CBS News
Charles Osgood, veteran CBS newsman and longtime host of “Sunday Morning,” dies at 91
Award-winning journalist Charles Osgood, who anchored “CBS Sunday Morning” for 22 years and was host of the long-running radio program “The Osgood File,” died Tuesday at home in New Jersey. He was 91.
The cause of death was dementia, his family said.
Osgood, a gifted news writer, poet and author, spent 45 years at CBS News before retiring in September 2016. Osgood began anchoring “CBS Sunday Morning” in 1994. During his run on the show it reached its highest ratings levels in three decades, and three times earned the Daytime Emmy as Outstanding Morning Program.
“For years now people — even friends and family — have been asking me why I keep doing this considering my age,” Osgood said when he retired in 2016 at 84. “It’s just that it’s been such a joy doing it! Who wouldn’t want to be the one who gets to introduce these terrific storytellers and the producers and writers and others who put this wonderful show together.”
Osgood said then it has “been a great run.”
He interviewed such luminaries as chef Julia Child, graffiti artist-turned-gallery star Keith Haring, painter Andrew Wyeth, sculptor Louise Nevelson, and singer-songwriter Sting.
Osgood’s love of poetry and of music were also on display in “Sunday Morning,” whether it was his playful prose, or playing Christmas carols on the piano during the show’s holiday broadcasts.

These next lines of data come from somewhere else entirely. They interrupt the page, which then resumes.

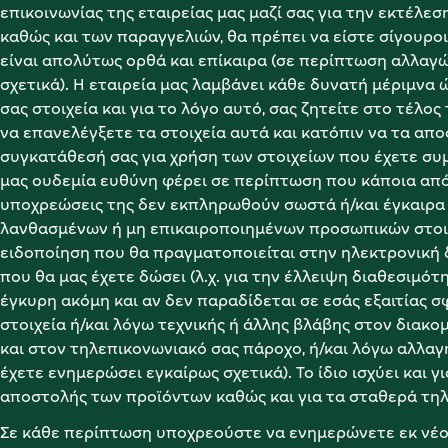
επικοινωνίας της εταιρείας μας μαζί σας για την εκτέλε
καθώς και των παραγγελιών, θα πρέπει να είστε σίγουροι 
είναι απολύτως ορθά και επίκαιρα (σε περίπτωση αλλαγ
σχετικά). Η εταιρεία μας λαμβάνει κάθε δυνατή μέριμνα 
σας στοιχεία και για το λόγο αυτό, σας ζητείτε στο τέλο
να επανελέγξετε τα στοιχεία αυτά και κατόπιν να τα αποσ
συγκατάθεσή σας για χρήση των στοιχείων που έχετε συμ
μας ουδεμία ευθύνη φέρει σε περίπτωση που κάποια από 
υποχρεώσεις της δεν εκπληρωθούν σωστά ή/και έγκαιρα 
λανθασμένων ή μη επικαιροποιημένων προσωπικών στοιχε
ειδοποίηση που θα πραγματοποιείται στην ηλεκτρονική 
που θα μας έχετε δώσει (λ.χ. για την έλλειψη διαθεσιμότ
έγκυρη ακόμη και αν δεν παραδίδεται σε εσάς εξαιτίας 
στοιχεία ή/και λόγω τεχνικής ή άλλης βλάβης στον διακομ
και στον τηλεπικονωνιακό σας πάροχο, ή/και λόγω αλλαγή
έχετε ενημερώσει εγκαίρως σχετικά). Το ίδιο ισχύει και γ
αποστολής των προϊόντων καθώς και για τα σταθερά τη
Σε κάθε περίπτωση υποχρεούστε να ενημερώνετε εκ νέου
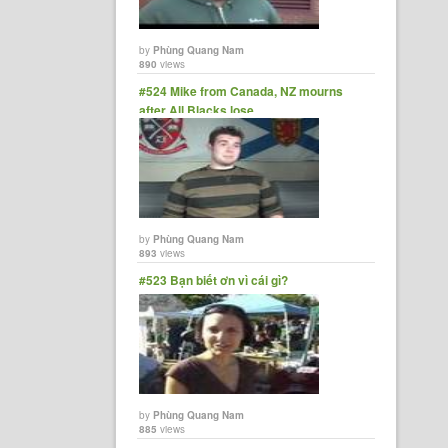
by
Phùng Quang Nam
890
views
#524 Mike from Canada, NZ mourns
after All Blacks lose
by
Phùng Quang Nam
893
views
#523 Bạn biết ơn vì cái gì?
by
Phùng Quang Nam
885
views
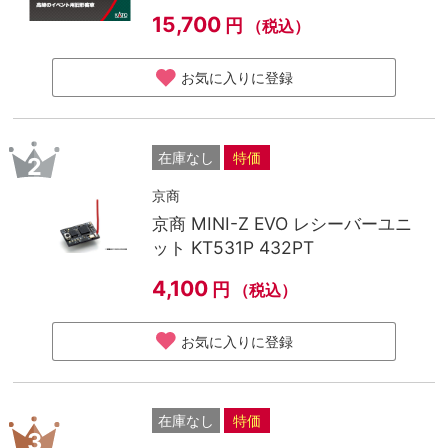
15,700
円
（税込）
お気に入りに登録
在庫なし
特価
2
京商
京商 MINI-Z EVO レシーバーユニ
ット KT531P 432PT
4,100
円
（税込）
お気に入りに登録
在庫なし
特価
3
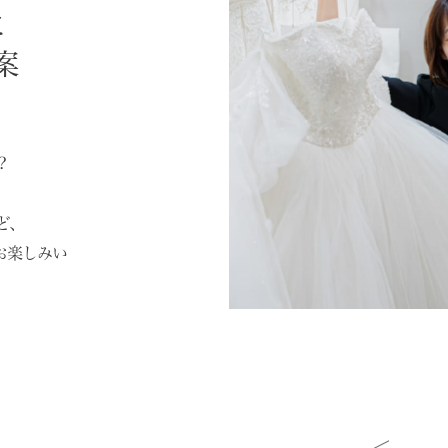
に
案
？
ど、
お楽しみい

Often referred to as CBS News’ poet-in-residence, Osgood was called “one of the last great broadcast writers” by Charles Kuralt, whom Osgood succeeded as host of the Sunday morning magazine program in 1994. But he did more than carry on a great American oral tradition; he could also play piano, organ, banjo, violin, and was an accomplished composer and lyricist who could also sing along. He employed his many talents inside and outside CBS, sometimes performing with professional orchestras such as The New York Pops, The Boston Pops and The Mormon Tabernacle Choir.
“To say there’s no one like Charles Osgood is an understatement,” said “Sunday Morning” executive producer Rand Morrison. “He embodied the heart and soul of ‘Sunday Morning.’ His signature bow tie, his poetry … just his presence was special for the audience, and for those of us who worked with him. At the piano, Charlie put our lives to music. Truly, he was one of a kind – in every sense.”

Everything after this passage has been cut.